| Some notes:
1. Consider M1's 8-wide decoder hit the 5+ GHz clock speeds that Intel Golden Cove's decoder can. More complex logic with more delays is harder to clock up. Of course M1 may be held back by another critical path, but it's interesting that no one has managed to get a 8-wide Arm decoder running at the clock speeds that Zen 3/4 and Golden Cove can. A715's slides say the L1 icache gains uop cache features including caching fusion cases. Likely it's a predecode scheme much like AMD K10, just more aggressive with what's in the predecode stage. Arm has been doing predecode (moving some stages to the L1i fill path rather than the hotter L1i hit path) to mitigate decode costs for a long time. Mitigating decode costs again with a uop cache never made much sense especially considering their low clock speeds. Picking one solution or the other is a good move, as Intel/AMD have done. Arm picked predecode for A715. 2. The paper does not say 22% of core power is in the decoders. It does say core power is ~22% of package power. Wrong figure? Also, can you determine if the decoder power situation is different on Arm cores? I haven't seen any studies on that. 3. Multiple decoder blocks doesn't penalize decoder blocks once the load balancing is done right, which Gracemont did. And you have to massively unroll a loop to screw up Tremont anyway. Conversely, decode blocks may lose less throughput with branchy code. Consider that decode slots after a taken branch are wasted, and clustered decode gets around that. Intel stated they preferred 3x3 over 2x4 for that reason. 4. "uops used by ARM are extremely close to the original instructions" It's the same on x86, micro-op count is nearly equal to instruction count. It's helpful to gather data to substantiate your conclusions. For example, on Zen 4 and libx264 video encoding, there's ~4.7% more micro-ops than instructions. Neoverse V2 retires ~19.3% more micro-ops than instructions in the same workload. Ofc it varies by workload. It's even possible to get negative micro-op expansion on both architectures if you hit branch fusion cases enough. 8. You also have to tell your ARM compiler which of the dozen or so ISA extension levels you want to target (see https://gcc.gnu.org/onlinedocs/gcc/AArch64-Options.html#inde...). It's not one option by any means.
Not sure what you mean by "peephole heuristic optimizations", but people certainly micro-optimize for both arm and x86. For arm, see https://github.com/dotnet/runtime/pull/106191/files as an example.
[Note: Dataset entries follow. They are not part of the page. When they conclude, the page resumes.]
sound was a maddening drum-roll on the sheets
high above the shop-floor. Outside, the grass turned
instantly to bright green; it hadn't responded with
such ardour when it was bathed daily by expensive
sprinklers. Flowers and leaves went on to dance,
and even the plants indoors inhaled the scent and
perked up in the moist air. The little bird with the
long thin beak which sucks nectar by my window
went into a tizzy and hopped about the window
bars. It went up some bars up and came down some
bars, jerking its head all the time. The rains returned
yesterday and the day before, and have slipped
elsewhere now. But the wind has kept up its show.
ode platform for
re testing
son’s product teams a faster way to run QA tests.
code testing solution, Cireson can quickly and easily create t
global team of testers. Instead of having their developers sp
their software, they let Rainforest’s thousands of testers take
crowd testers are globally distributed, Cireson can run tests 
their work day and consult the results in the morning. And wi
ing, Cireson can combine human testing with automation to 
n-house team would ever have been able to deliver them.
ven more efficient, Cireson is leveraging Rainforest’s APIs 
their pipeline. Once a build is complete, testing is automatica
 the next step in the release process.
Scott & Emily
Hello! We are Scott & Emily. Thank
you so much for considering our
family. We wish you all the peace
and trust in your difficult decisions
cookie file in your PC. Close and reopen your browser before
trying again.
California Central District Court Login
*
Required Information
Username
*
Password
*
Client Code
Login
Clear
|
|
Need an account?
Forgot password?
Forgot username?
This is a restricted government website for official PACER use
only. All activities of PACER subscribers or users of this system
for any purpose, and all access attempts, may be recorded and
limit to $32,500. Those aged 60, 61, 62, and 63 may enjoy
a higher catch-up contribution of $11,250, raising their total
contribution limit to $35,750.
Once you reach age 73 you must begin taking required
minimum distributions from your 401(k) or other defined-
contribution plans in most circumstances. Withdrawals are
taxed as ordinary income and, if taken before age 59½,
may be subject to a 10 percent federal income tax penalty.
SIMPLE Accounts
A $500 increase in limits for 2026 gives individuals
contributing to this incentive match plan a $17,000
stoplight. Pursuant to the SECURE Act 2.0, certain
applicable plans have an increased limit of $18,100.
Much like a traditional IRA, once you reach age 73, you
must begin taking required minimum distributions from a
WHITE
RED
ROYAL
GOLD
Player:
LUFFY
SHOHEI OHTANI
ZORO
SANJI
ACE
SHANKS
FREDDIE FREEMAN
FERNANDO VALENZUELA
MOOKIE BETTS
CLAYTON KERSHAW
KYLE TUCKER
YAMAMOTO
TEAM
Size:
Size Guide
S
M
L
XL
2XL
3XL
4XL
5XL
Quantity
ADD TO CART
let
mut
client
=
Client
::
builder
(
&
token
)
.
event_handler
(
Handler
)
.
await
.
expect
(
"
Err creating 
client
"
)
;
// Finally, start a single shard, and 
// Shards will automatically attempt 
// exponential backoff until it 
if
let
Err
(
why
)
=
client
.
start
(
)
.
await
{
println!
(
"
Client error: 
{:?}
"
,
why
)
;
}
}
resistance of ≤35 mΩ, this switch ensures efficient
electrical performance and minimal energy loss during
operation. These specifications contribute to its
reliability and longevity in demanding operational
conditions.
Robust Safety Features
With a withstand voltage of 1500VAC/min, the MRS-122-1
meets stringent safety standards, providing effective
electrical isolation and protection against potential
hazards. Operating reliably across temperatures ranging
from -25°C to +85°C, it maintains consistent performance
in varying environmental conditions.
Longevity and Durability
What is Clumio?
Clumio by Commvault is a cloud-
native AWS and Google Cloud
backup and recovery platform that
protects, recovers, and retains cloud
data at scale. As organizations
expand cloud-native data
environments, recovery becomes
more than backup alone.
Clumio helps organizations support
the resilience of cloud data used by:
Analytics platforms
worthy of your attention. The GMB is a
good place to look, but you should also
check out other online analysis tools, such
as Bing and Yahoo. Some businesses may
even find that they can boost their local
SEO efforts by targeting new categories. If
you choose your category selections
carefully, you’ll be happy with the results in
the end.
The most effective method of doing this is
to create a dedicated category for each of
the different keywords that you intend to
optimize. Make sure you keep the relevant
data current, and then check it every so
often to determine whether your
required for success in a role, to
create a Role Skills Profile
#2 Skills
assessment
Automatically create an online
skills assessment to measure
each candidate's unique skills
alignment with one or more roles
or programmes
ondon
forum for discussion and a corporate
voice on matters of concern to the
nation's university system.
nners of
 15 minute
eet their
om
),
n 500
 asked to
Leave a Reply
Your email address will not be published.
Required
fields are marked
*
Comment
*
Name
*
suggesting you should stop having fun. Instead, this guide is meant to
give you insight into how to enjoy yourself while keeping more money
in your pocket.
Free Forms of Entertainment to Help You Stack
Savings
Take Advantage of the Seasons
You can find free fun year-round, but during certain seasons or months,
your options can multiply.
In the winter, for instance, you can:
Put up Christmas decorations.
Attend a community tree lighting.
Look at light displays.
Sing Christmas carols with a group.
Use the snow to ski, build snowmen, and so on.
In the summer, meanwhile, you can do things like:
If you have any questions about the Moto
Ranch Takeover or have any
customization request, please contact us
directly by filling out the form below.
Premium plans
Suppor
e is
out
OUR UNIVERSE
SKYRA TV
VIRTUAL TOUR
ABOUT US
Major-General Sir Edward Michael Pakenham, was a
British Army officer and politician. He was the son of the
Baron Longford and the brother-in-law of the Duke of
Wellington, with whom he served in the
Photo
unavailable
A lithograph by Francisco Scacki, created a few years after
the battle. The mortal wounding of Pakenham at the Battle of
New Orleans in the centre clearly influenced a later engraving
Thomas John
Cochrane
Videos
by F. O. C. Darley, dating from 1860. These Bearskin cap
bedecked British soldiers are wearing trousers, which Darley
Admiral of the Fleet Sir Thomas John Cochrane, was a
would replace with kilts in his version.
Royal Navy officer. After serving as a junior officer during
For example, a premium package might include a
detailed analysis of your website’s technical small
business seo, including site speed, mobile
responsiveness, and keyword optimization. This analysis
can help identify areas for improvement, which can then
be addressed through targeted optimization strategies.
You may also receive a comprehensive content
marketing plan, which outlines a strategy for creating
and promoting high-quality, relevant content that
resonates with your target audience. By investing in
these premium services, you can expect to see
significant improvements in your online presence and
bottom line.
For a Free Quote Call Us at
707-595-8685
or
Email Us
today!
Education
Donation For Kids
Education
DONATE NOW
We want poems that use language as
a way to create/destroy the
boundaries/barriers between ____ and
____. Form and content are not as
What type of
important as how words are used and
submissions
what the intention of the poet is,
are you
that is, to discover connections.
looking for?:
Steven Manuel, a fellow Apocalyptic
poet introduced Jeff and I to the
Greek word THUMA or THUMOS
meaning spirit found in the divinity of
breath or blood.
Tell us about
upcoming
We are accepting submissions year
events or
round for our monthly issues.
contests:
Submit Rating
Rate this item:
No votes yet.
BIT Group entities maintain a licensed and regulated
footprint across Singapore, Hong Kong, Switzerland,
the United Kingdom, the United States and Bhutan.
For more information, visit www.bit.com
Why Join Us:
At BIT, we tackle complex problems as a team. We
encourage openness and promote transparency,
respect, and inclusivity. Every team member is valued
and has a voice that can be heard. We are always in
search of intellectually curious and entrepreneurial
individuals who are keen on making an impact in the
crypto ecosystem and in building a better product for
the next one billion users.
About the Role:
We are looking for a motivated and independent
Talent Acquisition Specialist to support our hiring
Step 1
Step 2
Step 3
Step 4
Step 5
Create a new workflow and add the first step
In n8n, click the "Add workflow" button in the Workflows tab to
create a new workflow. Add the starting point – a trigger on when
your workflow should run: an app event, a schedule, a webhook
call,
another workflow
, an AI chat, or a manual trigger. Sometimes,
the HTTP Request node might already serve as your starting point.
Of course optimizations will vary for different ISAs and microarchitectures. x86 is more widely used in performance critical applications and so there's been more research on optimizing for x86 architectures, but that doesn't mean Arm's cores won't benefit from similar optimization attention should they be pressed into a performance critical role. |
Post-emit or within-emit stage optimization where a sequence of instructions is replaced with a more efficient shorter variant.
Think replacing pairs of ldr and str with ldp and stp, changing ldr and increment with ldr with post-index addressing mode, replacing address calculation before atomic load with atomic load with addressing mode (I think it was in ARMv8.3-a?).
The "heuristic" here might be possibly related to additional analysis when doing such optimizations.
For example, previously mentioned ldr, ldr -> ldp (or stp) optimization is not always a win. During work on .NET 9, there was a change[0] that improved load and store reordering to make it more likely that simple consecutive loads and stores are merged on ARM64. However, this change caused regressions in various hot paths because, for example, previously matched ldr w0, [addr], ldr w1, [addr+4] -> modify w0 -> str w0, [addr] pair got replaced with ldp w0, w1, [add] -> modify w0, str w0 [addr].
Turns out this kind of merging defeated store forwarding on Firestorm (and newer) as well as other ARM cores. The regression was subsequently fixed[1], but I think the parent comment author may have had scenarios like these in mind.
[0]: https://github.com/dotnet/runtime/pull/92768
[1]: https://github.com/dotnet/runtime/pull/105695